Within the Israeli art field, there have been fierce debates since its inception about the local art's relationship to the culture of the Old Masters, the very knowledge and skill in painting, and the charismatic and thematic richness in visual art. The local field seeks to differentiate itself from art history by being non-figurative (perhaps related to the Jewish injunction "You shall not make for yourself a graven image"), with certain forces in the local scene leading to a distrust of technical skill in painting and drawing. It is difficult to pinpoint the origin of this distrust; perhaps it is due to Israeli art being somewhat late to modernity, abstraction, and the expressions of the first half of the twentieth century, and the fear that technical skill is reactionary. As has been written more than once, the local field erroneously identified charisma and philosophical depth as characteristics of Christian painting and differentiated itself by insisting on flatness and a non-charismatic model. This discourse has become quite outdated in recent years, largely thanks to Garbian's work. His paintings are a model of dialogue here/there. They are a model of an attitude that does not harbor an inferiority complex towards the culture of the Old Masters. They are a model of spiritual and intellectual depth that structures his paintings as a psychoanalytic and meta-artistic discourse (referring to my own article*).

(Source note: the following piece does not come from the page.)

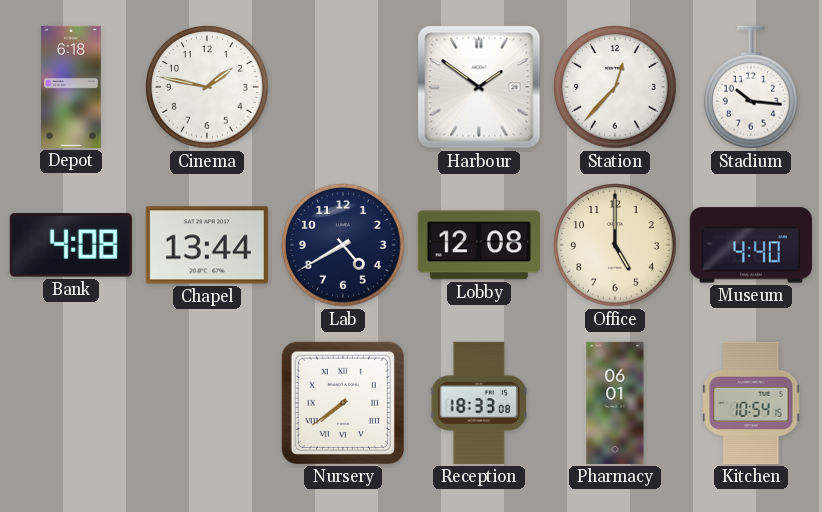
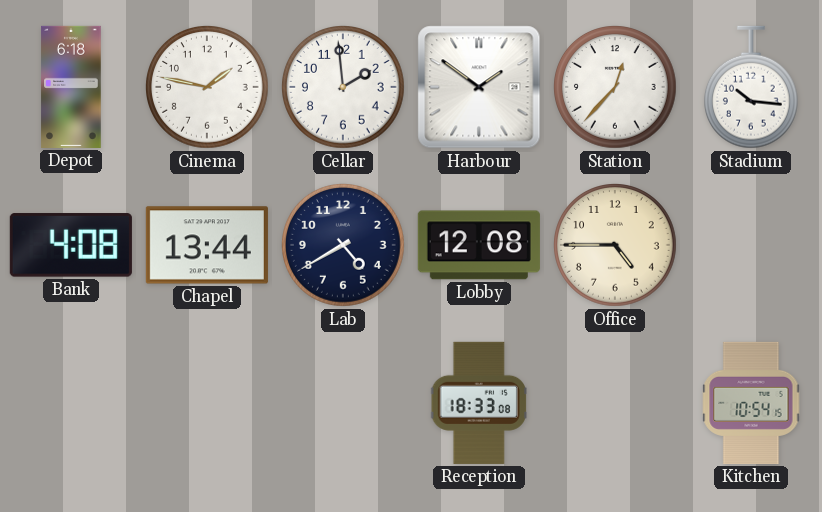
Cellar: none -> 1:59
Office: 5:00 -> 4:45
Museum: 4:40 -> none
Nursery: 7:39 -> none
Pharmacy: 06:01 -> none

Garbian's positioning as a contemporary Israeli master constantly reminds every active artist that it is possible to be Israeli and connected to the Old Masters. Israeli and virtuously skilled in painting and drawing. Israeli and profound. And all this without falling into any traps of conservatism or reaction. Garbian's paintings are a philosophical and psychoanalytic discourse on a wide range of questions about the body, representation, the essence of the act of drawing, time, and meditation. They summon the Old Masters, and they do so in a painterly Hebrew, in an Israeli manner of painting.